(Task objective): Every line below that holds the word "will" must be listed.

━━━ Dataset records ━━━

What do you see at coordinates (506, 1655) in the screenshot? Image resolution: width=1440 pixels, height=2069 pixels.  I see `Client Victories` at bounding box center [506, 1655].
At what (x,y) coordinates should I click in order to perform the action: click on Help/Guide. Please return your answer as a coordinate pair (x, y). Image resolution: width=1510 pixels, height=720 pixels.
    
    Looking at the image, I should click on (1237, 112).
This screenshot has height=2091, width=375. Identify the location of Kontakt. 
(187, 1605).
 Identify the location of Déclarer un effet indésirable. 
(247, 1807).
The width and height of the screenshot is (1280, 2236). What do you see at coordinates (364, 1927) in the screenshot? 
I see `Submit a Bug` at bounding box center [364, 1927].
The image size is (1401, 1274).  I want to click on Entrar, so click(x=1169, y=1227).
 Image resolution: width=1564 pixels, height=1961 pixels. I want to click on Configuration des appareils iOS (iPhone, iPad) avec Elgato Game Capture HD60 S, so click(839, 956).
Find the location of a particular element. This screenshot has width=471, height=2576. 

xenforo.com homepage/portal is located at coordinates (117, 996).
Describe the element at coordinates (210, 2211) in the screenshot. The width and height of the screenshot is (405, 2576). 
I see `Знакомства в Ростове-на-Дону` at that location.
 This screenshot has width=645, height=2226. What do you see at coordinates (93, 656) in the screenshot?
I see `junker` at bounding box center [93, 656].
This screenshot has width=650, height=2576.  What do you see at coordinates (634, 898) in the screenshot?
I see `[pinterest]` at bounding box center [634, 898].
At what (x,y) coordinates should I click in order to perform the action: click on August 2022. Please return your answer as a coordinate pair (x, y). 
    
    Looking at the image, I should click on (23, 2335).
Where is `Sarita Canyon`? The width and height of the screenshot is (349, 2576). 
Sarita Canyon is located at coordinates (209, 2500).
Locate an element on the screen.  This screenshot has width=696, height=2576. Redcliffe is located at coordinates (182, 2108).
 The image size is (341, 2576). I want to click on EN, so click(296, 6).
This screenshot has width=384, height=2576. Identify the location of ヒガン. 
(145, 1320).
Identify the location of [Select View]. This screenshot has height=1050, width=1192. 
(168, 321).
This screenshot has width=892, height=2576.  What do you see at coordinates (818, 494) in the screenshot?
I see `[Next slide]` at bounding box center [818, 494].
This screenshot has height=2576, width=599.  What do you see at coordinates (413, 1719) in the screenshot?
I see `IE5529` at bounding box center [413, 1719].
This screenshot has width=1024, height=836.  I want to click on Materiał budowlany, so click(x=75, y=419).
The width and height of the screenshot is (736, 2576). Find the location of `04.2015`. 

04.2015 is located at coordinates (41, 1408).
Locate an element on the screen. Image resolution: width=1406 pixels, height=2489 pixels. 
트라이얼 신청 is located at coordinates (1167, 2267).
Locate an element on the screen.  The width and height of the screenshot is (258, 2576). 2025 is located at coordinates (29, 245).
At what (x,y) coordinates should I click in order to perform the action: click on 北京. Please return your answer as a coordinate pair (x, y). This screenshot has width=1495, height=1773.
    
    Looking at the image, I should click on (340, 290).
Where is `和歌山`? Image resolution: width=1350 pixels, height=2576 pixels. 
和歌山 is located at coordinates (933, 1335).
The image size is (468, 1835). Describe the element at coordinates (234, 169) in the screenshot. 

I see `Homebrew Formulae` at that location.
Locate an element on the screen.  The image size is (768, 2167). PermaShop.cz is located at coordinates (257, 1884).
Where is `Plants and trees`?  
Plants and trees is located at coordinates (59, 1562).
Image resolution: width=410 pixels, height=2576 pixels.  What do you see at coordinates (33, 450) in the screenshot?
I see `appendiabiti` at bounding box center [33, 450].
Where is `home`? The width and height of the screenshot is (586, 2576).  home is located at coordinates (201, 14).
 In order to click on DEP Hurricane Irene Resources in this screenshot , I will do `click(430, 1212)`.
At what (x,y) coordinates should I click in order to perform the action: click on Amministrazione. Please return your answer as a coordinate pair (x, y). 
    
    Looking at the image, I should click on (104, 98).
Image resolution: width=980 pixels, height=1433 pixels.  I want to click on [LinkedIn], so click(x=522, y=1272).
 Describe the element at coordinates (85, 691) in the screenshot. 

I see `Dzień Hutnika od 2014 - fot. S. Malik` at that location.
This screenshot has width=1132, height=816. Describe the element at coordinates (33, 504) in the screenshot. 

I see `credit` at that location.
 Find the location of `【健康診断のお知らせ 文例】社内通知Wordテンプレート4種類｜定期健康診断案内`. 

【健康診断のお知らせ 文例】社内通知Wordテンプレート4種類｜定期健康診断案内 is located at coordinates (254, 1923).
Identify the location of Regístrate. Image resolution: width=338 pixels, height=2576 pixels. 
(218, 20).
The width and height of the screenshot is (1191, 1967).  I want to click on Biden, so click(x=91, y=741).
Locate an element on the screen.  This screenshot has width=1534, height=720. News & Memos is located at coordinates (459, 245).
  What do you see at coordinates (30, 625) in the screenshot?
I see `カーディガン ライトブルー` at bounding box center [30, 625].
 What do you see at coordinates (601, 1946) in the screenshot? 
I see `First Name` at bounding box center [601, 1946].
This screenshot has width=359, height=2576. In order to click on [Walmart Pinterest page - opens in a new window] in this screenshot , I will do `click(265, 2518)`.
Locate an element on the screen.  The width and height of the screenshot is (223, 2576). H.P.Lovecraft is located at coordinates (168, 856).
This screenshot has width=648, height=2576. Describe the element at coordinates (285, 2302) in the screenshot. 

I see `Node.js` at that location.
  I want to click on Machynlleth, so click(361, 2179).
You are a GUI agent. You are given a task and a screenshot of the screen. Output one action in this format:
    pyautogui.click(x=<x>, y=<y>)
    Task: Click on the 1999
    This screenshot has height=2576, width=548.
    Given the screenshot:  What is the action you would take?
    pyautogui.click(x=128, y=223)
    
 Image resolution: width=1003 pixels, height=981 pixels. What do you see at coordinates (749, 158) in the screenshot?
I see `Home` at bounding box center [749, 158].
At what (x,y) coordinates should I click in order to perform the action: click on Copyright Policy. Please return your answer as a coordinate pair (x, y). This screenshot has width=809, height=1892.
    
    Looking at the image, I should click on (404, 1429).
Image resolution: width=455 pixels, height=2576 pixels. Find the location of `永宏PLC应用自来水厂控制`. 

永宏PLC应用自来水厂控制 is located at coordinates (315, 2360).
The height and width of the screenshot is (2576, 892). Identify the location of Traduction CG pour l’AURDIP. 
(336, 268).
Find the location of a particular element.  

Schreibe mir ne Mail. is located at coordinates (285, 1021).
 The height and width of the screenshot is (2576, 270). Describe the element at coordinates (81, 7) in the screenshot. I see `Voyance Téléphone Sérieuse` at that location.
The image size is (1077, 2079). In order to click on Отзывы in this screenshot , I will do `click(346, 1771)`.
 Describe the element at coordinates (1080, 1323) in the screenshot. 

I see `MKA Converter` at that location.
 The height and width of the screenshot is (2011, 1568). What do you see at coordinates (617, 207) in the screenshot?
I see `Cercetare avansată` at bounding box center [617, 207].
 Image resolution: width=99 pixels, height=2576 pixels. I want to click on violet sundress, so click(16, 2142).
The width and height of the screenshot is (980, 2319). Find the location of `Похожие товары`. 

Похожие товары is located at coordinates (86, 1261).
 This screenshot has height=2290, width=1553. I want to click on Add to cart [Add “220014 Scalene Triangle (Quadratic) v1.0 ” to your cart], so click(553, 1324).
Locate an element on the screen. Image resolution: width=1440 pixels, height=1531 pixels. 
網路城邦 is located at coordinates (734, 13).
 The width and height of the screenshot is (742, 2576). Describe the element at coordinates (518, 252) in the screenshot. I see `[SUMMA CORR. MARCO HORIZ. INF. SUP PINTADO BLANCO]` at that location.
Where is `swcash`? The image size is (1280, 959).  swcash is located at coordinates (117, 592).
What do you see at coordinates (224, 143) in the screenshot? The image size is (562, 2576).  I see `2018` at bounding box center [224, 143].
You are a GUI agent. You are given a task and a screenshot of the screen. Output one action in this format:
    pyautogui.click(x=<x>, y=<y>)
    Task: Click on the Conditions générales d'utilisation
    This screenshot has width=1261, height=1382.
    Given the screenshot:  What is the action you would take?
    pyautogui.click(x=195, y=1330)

━━━

(Expected answer):
 In order to click on DEP Hurricane Irene Resources in this screenshot , I will do `click(430, 1212)`.
This screenshot has width=359, height=2576. In order to click on [Walmart Pinterest page - opens in a new window] in this screenshot , I will do `click(265, 2518)`.
The image size is (1077, 2079). In order to click on Отзывы in this screenshot , I will do `click(346, 1771)`.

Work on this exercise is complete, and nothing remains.